Data listing Start Marker

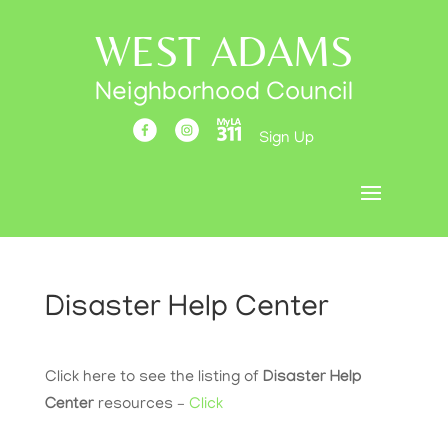
WEST ADAMS
Neighborhood Council
Sign Up
Disaster Help Center
Click here to see the listing of
Disaster Help
Center
resources –
Click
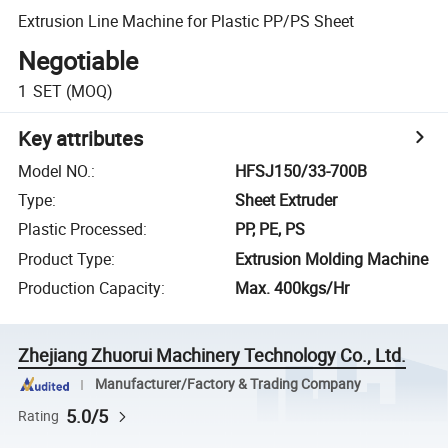
Extrusion Line Machine for Plastic PP/PS Sheet
Negotiable
1
SET
(MOQ)
Key attributes
Model NO.
:
HFSJ150/33-700B
Type
:
Sheet Extruder
Plastic Processed
:
PP, PE, PS
Product Type
:
Extrusion Molding Machine
Production Capacity
:
Max. 400kgs/Hr
Zhejiang Zhuorui Machinery Technology Co., Ltd.
Manufacturer/Factory & Trading Company
5.0/5
Rating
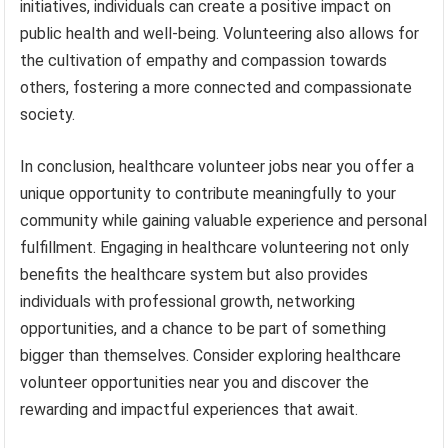
initiatives, individuals can create a positive impact on
public health and well-being. Volunteering also allows for
the cultivation of empathy and compassion towards
others, fostering a more connected and compassionate
society.
In conclusion, healthcare volunteer jobs near you offer a
unique opportunity to contribute meaningfully to your
community while gaining valuable experience and personal
fulfillment. Engaging in healthcare volunteering not only
benefits the healthcare system but also provides
individuals with professional growth, networking
opportunities, and a chance to be part of something
bigger than themselves. Consider exploring healthcare
volunteer opportunities near you and discover the
rewarding and impactful experiences that await.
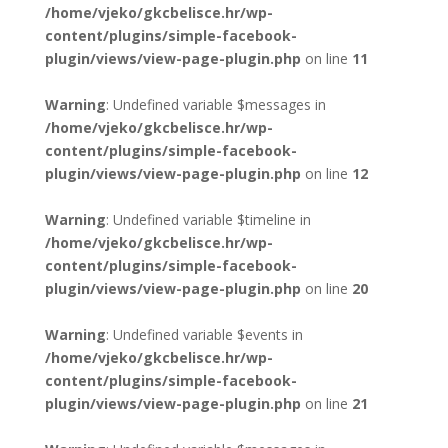
/home/vjeko/gkcbelisce.hr/wp-
content/plugins/simple-facebook-
plugin/views/view-page-plugin.php
on line
11
Warning
: Undefined variable $messages in
/home/vjeko/gkcbelisce.hr/wp-
content/plugins/simple-facebook-
plugin/views/view-page-plugin.php
on line
12
Warning
: Undefined variable $timeline in
/home/vjeko/gkcbelisce.hr/wp-
content/plugins/simple-facebook-
plugin/views/view-page-plugin.php
on line
20
Warning
: Undefined variable $events in
/home/vjeko/gkcbelisce.hr/wp-
content/plugins/simple-facebook-
plugin/views/view-page-plugin.php
on line
21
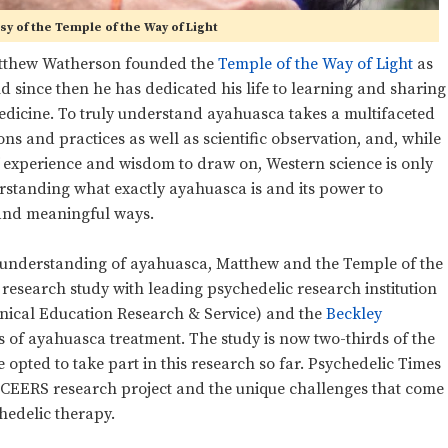
y of the Temple of the Way of Light
 Matthew Watherson founded the
Temple of the Way of Light
as
d since then he has dedicated his life to learning and sharing
medicine. To truly understand ayahuasca takes a multifaceted
ns and practices as well as scientific observation, and, while
experience and wisdom to draw on, Western science is only
erstanding what exactly ayahuasca is and its power to
 and meaningful ways.
fic understanding of ayahuasca, Matthew and the Temple of the
research study with leading psychedelic research institution
nical Education Research & Service) and the
Beckley
ts of ayahuasca treatment. The study is now two-thirds of the
pted to take part in this research so far. Psychedelic Times
ICEERS research project and the unique challenges that come
hedelic therapy.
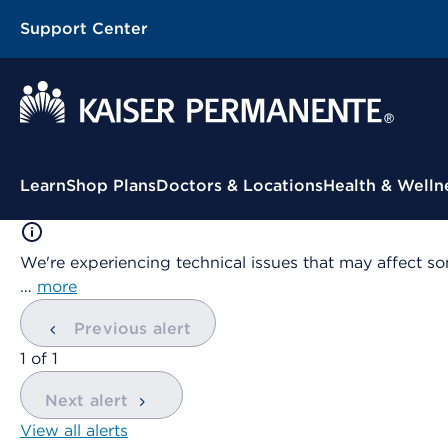
Support Center
Contextual Menu
Learn
Shop Plans
Doctors & Locations
Health & Welln
We're experiencing technical issues that may affect so
…
more
Previous alert
showing
1
of
1
Next alert
View all alerts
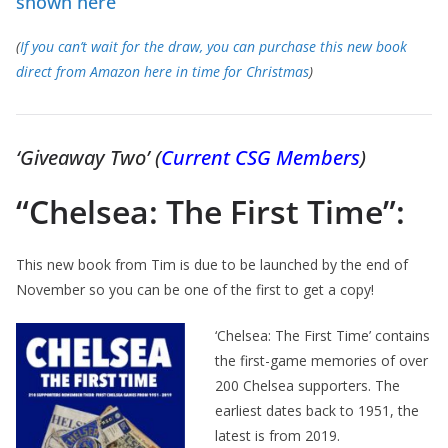
shown here
(
If you can’t wait for the draw, you can purchase this new book
direct from Amazon here in time for Christmas
)
‘Giveaway Two’ (
Current
CSG
Members
)
“Chelsea: The First Time”:
This new book from Tim is due to be launched by the end of
November so you can be one of the first to get a copy!
‘Chelsea: The First Time’ contains
the first-game memories of over
200 Chelsea supporters. The
earliest dates back to 1951, the
latest is from 2019.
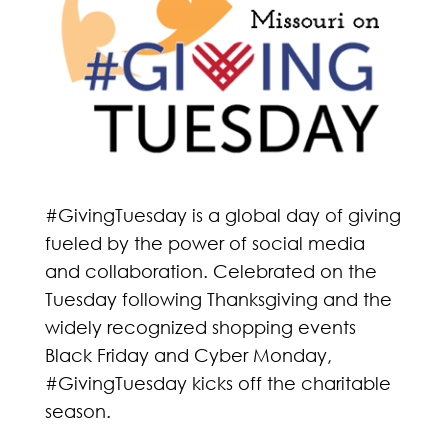
#GivingTuesday is a global day of giving
fueled by the power of social media
and collaboration. Celebrated on the
Tuesday following Thanksgiving and the
widely recognized shopping events
Black Friday and Cyber Monday,
#GivingTuesday kicks off the charitable
season.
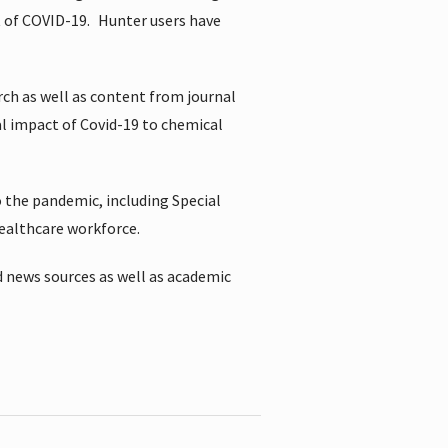
t of COVID-19.
Hunter users have
rch as well as content from journal
al impact of Covid-19 to chemical
 the pandemic, including Special
healthcare workforce.
 news sources as well as academic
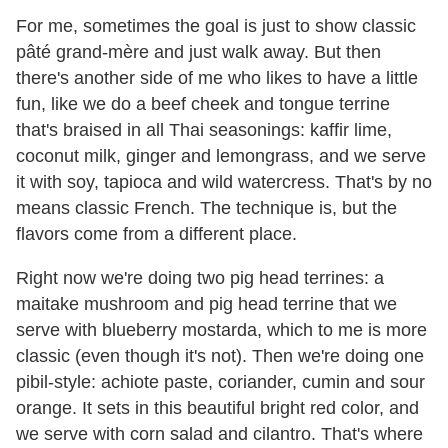
For me, sometimes the goal is just to show classic
pâté grand-mère and just walk away. But then
there's another side of me who likes to have a little
fun, like we do a beef cheek and tongue terrine
that's braised in all Thai seasonings: kaffir lime,
coconut milk, ginger and lemongrass, and we serve
it with soy, tapioca and wild watercress. That's by no
means classic French. The technique is, but the
flavors come from a different place.
Right now we're doing two pig head terrines: a
maitake mushroom and pig head terrine that we
serve with blueberry mostarda, which to me is more
classic (even though it's not). Then we're doing one
pibil-style: achiote paste, coriander, cumin and sour
orange. It sets in this beautiful bright red color, and
we serve with corn salad and cilantro. That's where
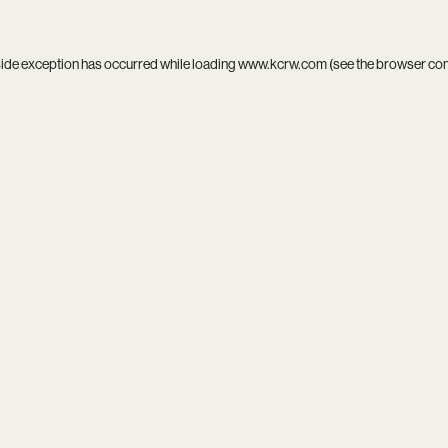
side exception has occurred while loading
www.kcrw.com
(see the
browser co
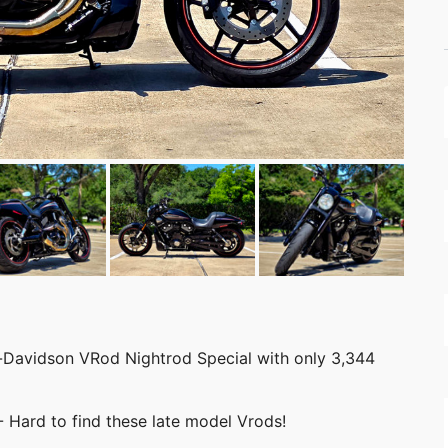
y-Davidson VRod Nightrod Special with only 3,344
- Hard to find these late model Vrods!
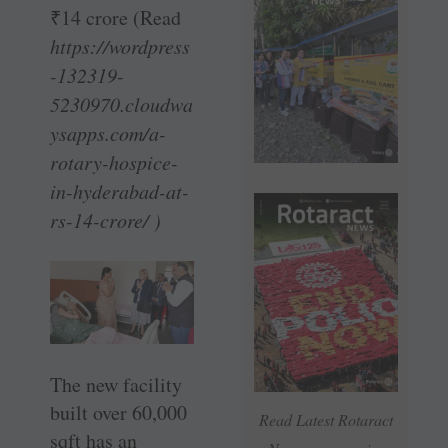
₹
14 crore (Read
https://wordpress
-132319-
5230970.cloudwa
ysapps.com/a-
rotary-hospice-
in-hyderabad-at-
rs-14-crore/ )
The new facility
built over 60,000
Read Latest Rotaract
sqft has an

Data listing End Marker

== Your assignment ==
Write out a verbatim copy of the lines from the line that contains "coconut milk, ginger" through the end of the entries above; pictures are not copied.

== Result below ==
coconut milk, ginger and lemongrass, and we serve
it with soy, tapioca and wild watercress. That's by no
means classic French. The technique is, but the
flavors come from a different place.
Right now we're doing two pig head terrines: a
maitake mushroom and pig head terrine that we
serve with blueberry mostarda, which to me is more
classic (even though it's not). Then we're doing one
pibil-style: achiote paste, coriander, cumin and sour
orange. It sets in this beautiful bright red color, and
we serve with corn salad and cilantro. That's where
side exception has occurred while loading
www.kcrw.com
(see the
browser co
y-Davidson VRod Nightrod Special with only 3,344
- Hard to find these late model Vrods!
₹
14 crore (Read
https://wordpress
-132319-
5230970.cloudwa
ysapps.com/a-
rotary-hospice-
in-hyderabad-at-
rs-14-crore/ )
The new facility
built over 60,000
Read Latest Rotaract
sqft has an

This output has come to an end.